The state investment plan could create 5,000 new, high-paying jobs, more
than doubling the 4,200 military and defense contractor personnel that now
work at Hanscom. The base narrowly survived two previous rounds of base
closings, in 1993 and 1995.

As the Pentagon puts the final touches on its list of bases to close or
realign, however, some officials are predicting that Hanscom's fate could
fall somewhere between those options. One analyst believes more bases will
survive this round, but in much different forms.

''We think that realignment is going to be a bigger part of this than in the
past," said Ken Beakes, vice president of Business Executives for National
Security, a Washington-based public interest group.

Officials cite the success of the Naval Air Warfare Center in Indianapolis
as a possible model. Like Hanscom, it was a mainstay of the local economy
for more than 50 years.

Before the 1993 base closings, the city proposed privatizing the base --
maintaining the Navy's mission but hiring someone to run the operations for
the government, including maintenance and security. An outside contracting
firm took over operations, and the city was able to keep most of the 2,800
workers, saving the Navy millions of dollars.

The private operator also increased employment by 50 percent within a
decade.

This time around, however, Defense Secretary Donald H. Rumsfeld will make
the call on privatizing all or portions of Hanscom. Rumsfeld is preparing
proposals for review by the commission, which has been asked to come up with
an estimated 25 percent contraction of domestic military facilities. The
commission itself does not have the authority to make those decisions,
according to Pentagon officials.

Yet specialists say Massachusetts' proposal to invest hundreds of millions
of dollars to keep Hanscom open could put the base in a good position: The
Pentagon retains the base's mission but gets the costly overhead of running
it off its budget.

Hanscom, specialists say, is in a unique position for realignment. Opened in
1941 as a traditional air base, it hasn't housed a fighting unit in years
and costs the government millions of dollars to run. Yet, cutting-edge, 21st
century research is conducted there in conjunction with the Boston area's
nearby high-tech sector that would be difficult to replicate.

''Our design is flexible, so we give them the room to expand and they figure
out how they want to do it," said Chris Anderson, president of the
Massachusetts Defense Technology Initiative, which put together the state
proposal to expand Hanscom.

''We have succeeded in overcoming the largest hurdle: flipping the
perception in Washington that we can't expand the mission.
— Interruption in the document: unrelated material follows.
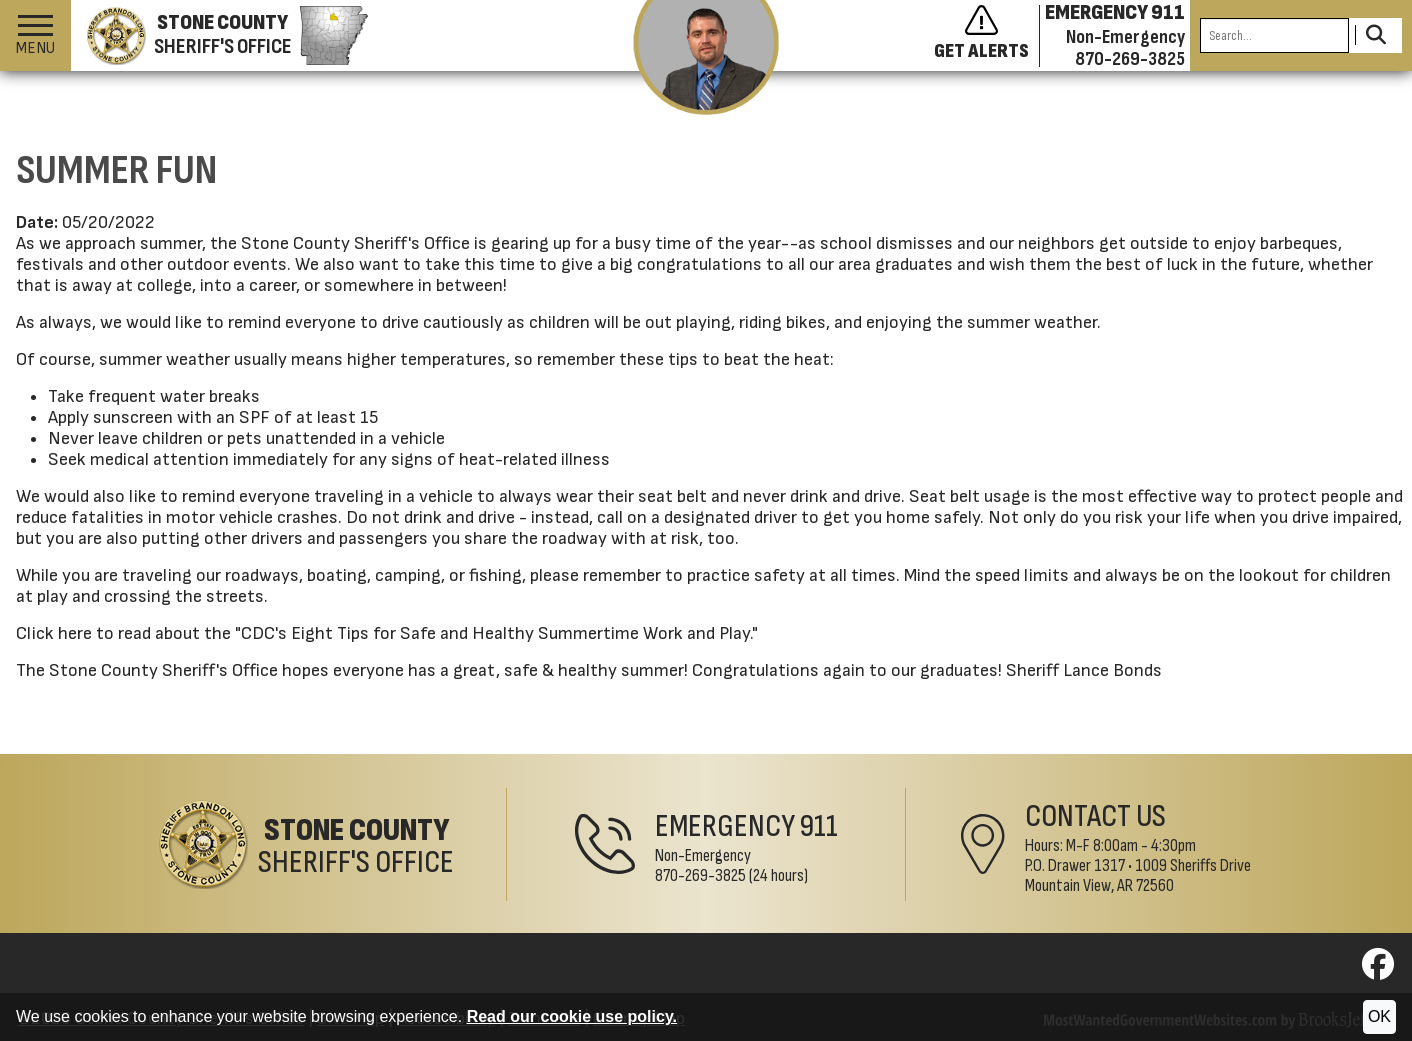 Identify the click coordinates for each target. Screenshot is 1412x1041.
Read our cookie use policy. (572, 1016)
Whether there is
an Air Force base with maintenance, security, and other infrastructure items
is secondary to our goal of retaining and expanding the mission," he said.

According to the legislation establishing the 2005 commission, there are six
options for how bases might be treated.

By September, when the commission makes its final recommendations to the
president and Congress, bases could be slated to: remain open in their
present form; remain open and get new missions and personnel, depending on
their value to future military requirements; close outright; be realigned to
cut jobs and missions; or shuttered indefinitely but remain in government
control.

The last option is to keep the jobs and missions in place in the absence of
a military-owned facility.

''That's within the realm of possibility," said Anderson. ''We'd consider it
a win. I think the fact that everything about [the commission] is so closely
held means that everything will be a surprise."